If your teen struggles to give you a feeling word, then offer them options and ask which ones fit their true feelings. This helps expand their feelings vocabulary.

Step 3. Practice to Grow Skills and Develop Habits

Your daily disagreements can be opportunities for your teen to practice vital new skills if you seize those chances. Practice grows vital new brain connections that strengthen each time your teen works hard to manage feelings, words, and choices constructively.

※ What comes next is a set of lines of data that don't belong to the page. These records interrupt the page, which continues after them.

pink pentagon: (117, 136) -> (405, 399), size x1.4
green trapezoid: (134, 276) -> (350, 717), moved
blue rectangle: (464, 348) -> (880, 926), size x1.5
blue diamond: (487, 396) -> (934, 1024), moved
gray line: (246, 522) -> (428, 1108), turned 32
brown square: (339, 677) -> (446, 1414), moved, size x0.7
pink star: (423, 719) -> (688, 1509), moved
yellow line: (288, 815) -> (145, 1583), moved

Practice also provides important opportunities to develop consequential thinking or the ability to think ahead to the impact of a particular choice and evaluate whether it’s a positive choice based on those reflections.

Actions

  • Allow your teen the chance to assert their needs in small and bigger ways like speaking up at the store when there’s a problem or encouraging them to discuss a grade or problem with their teacher.
  • Be sure to consider how you can create the conditions to support their success (like offering coaching or guided open-ended questions to prompt thinking) so that your teen learns to become their own best problem solver.
  • Share a range of feeling words regularly to become more comfortable with expressing feelings.
  • Practice “I-messages” on more challenging problems and with a range of issues including friendship conflicts. Then, when in a heated moment, gently remind: “Remember, it could help to use an I-message.”
  • Practice deep breathing to help calm down when you have spare moments together like while waiting in line, driving in the car, and at bedtime.

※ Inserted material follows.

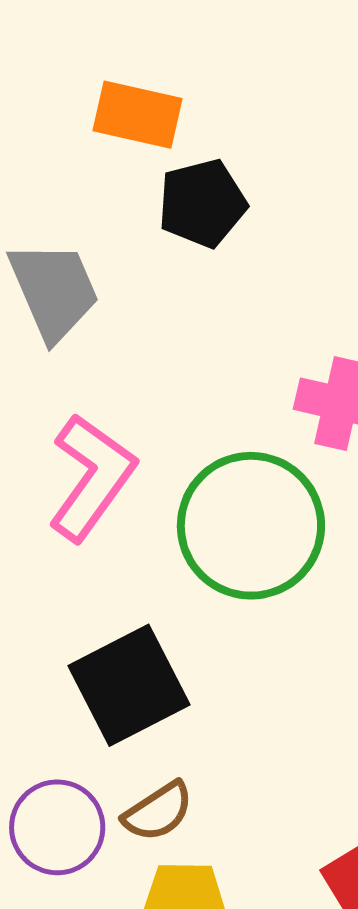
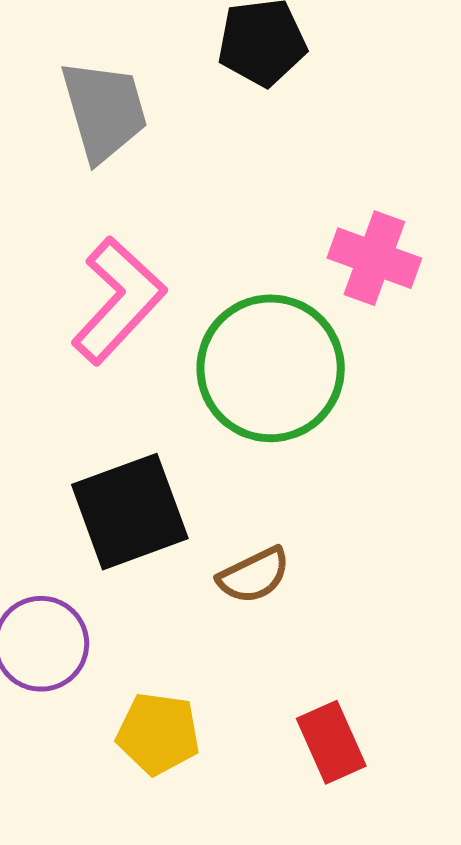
brown semicircle: (158, 812) -> (254, 575), moved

Step 4. Support Your Teen’s Development and Success

At this point, you’ve taught your teen how to meet their challenges with skill and persistence, and you are allowing them to practice so they can learn how to do those new tasks well and independently. Now, you can offer support when it’s needed by reteaching, monitoring, coaching, and when appropriate, following through on logical consequences. Parents naturally offer support as they see their teen fumble with a situation in which they need help. This is no different.

By providing support, you are reinforcing their ability to be successful, teaching cause and effect thinking (as they address problems and conflicts), and helping them grow skills in taking responsibility.

Actions

  • Initially, your teen may need active support. Use “Show me…” statements and ask them to demonstrate how they can work to resolve a problem. You could say, “Show me that we can disagree without any hurtful statements toward one another.”
  • Recognize effort by using “I notice…” statements like, “I noticed how you approached me when you were upset with your feelings and needs. It worked, didn’t it? That’s excellent!”
  • On days with extra challenges when you can see your teen is frustrated or feeling incapable, proactively remind your teen of their strength. In a gentle, non-public way you can whisper in their ear, “Remember how you talked to me yesterday? You can use that same strategy with your friend today.”
  • Actively reflect on how your teen is feeling when approaching challenges. You can ask questions like, “Seems like you are holding onto angry feelings toward your friend; have you talked to him yet? What options do you think you have?” Be sure to reflect on outcomes of possible choices.
  • Apply logical consequences when needed. Logical consequences should follow soon after the behavior and need to be provided in a way that maintains a healthy relationship. Rather than punishment, a consequence is about supporting the learning process. First, get your own feelings in check. Not only is this good modeling, when your feelings are in check you are able to provide logical consequences that fit the behavior. Second, invite your teen into a discussion about the expectations established in Step 2. Third, if you feel that your teen is not holding up their end of the bargain (unless it is a matter of them not knowing how), then apply a logical consequence as a teachable moment.

Learning new behaviors to replace inappropriate behaviors takes time. Your teen will likely not do it right the first time (or even the second or third!). That’s OK. What’s important is that you approach growing skills to manage conflict by understanding feelings, teaching new behaviors, and practicing all the while maintaining a healthy, supportive, loving relationship with your teen. Your healthy, supportive, loving relationship with your teen is what is most important.

Trap

Don’t move on or nag. Teens often need more time to deal with their feelings and approach someone with whom they are upset. Be sure to wait long enough for them to show you they can address their problems on their own with your support. Your waiting could make all the difference in whether they are able to work through their problems.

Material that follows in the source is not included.